--- Prompt ---
In the entries below, the word "required" appears on some lines. Copy each of those lines.

--- Records for this task ---
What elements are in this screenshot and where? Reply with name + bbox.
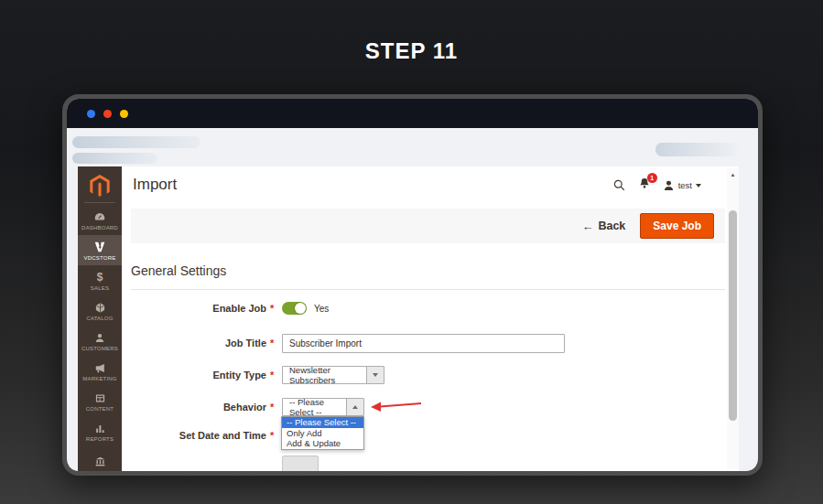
sidebar-item-label: SALES [91,285,109,291]
sidebar-item-label: VDCSTORE [84,255,116,261]
sidebar-item-label: DASHBOARD [81,225,118,231]
admin-scrollbar[interactable]: ▲ [727,168,739,469]
search-icon[interactable] [612,178,626,192]
window-control-yellow-icon[interactable] [120,110,128,118]
admin-header: Import 1 test [122,166,727,209]
page-title: Import [133,176,177,194]
sidebar-item-vdcstore[interactable]: VDCSTORE [78,235,122,265]
skeleton-bar-right [655,143,738,156]
set-datetime-row: Set Date and Time * [78,425,277,445]
user-name: test [678,180,692,190]
sidebar-item-dashboard[interactable]: DASHBOARD [78,205,122,235]
window-titlebar [67,99,758,128]
behavior-value: -- Please Select -- [283,399,346,415]
entity-type-row: Entity Type * Newsletter Subscribers [78,365,384,385]
behavior-label: Behavior [78,402,266,413]
enable-job-row: Enable Job * Yes [78,298,329,318]
skeleton-bar-top [72,136,200,148]
window-control-red-icon[interactable] [103,110,112,118]
chevron-down-icon [373,373,378,377]
notification-badge: 1 [647,173,657,183]
sidebar-item-sales[interactable]: $ SALES [78,265,122,295]
sidebar-item-stores[interactable] [78,446,122,471]
section-divider [131,289,725,290]
stores-icon [94,455,106,468]
browser-window: DASHBOARD VDCSTORE $ SALES CATALOG [62,94,763,476]
toggle-knob [295,303,306,314]
page-actions-toolbar: ← Back Save Job [131,209,725,243]
enable-job-value: Yes [314,304,329,314]
job-title-row: Job Title * [78,333,565,353]
entity-type-select[interactable]: Newsletter Subscribers [282,366,384,384]
behavior-dropdown-list: -- Please Select -- Only Add Add & Updat… [281,416,364,450]
account-menu[interactable]: test [663,179,701,192]
back-label: Back [598,220,625,232]
user-icon [663,179,675,192]
back-button[interactable]: ← Back [581,220,625,233]
enable-job-toggle[interactable] [282,302,307,315]
behavior-option-please-select[interactable]: -- Please Select -- [282,417,363,428]
notifications-button[interactable]: 1 [638,177,651,194]
scrollbar-thumb[interactable] [729,210,737,421]
job-title-label: Job Title [78,338,266,349]
magento-admin-screenshot: DASHBOARD VDCSTORE $ SALES CATALOG [78,166,739,471]
step-title: STEP 11 [0,38,823,64]
required-marker: * [270,338,277,349]
set-datetime-label: Set Date and Time [78,430,266,441]
annotation-arrow-icon [369,400,424,413]
set-datetime-toggle-partial[interactable] [282,456,319,471]
job-title-input[interactable] [282,334,565,353]
skeleton-bar-sub [72,153,157,164]
behavior-dropdown-button[interactable] [346,399,363,415]
back-arrow-icon: ← [581,220,593,233]
magento-logo-icon[interactable] [78,166,122,199]
entity-type-value: Newsletter Subscribers [283,367,366,383]
scrollbar-up-arrow-icon[interactable]: ▲ [727,168,739,177]
required-marker: * [270,402,277,413]
chevron-down-icon [696,184,701,188]
required-marker: * [270,370,277,381]
section-title: General Settings [131,263,226,278]
required-marker: * [270,430,277,441]
chevron-up-icon [352,405,358,409]
sidebar-divider [84,202,115,203]
dashboard-icon [93,210,106,224]
vdcstore-icon [93,241,106,254]
required-marker: * [270,303,277,314]
behavior-select[interactable]: -- Please Select -- [282,398,364,416]
sales-icon: $ [97,271,103,284]
enable-job-label: Enable Job [78,303,266,314]
behavior-option-add-update[interactable]: Add & Update [282,438,363,449]
entity-type-label: Entity Type [78,370,266,381]
entity-type-dropdown-button[interactable] [366,367,384,383]
save-job-button[interactable]: Save Job [640,213,714,239]
behavior-option-only-add[interactable]: Only Add [282,428,363,439]
window-control-blue-icon[interactable] [87,110,95,118]
behavior-row: Behavior * -- Please Select -- [78,397,364,417]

--- Exercise result ---
required-marker: * [270,338,277,349]
required-marker: * [270,402,277,413]
required-marker: * [270,370,277,381]
required-marker: * [270,430,277,441]
required-marker: * [270,303,277,314]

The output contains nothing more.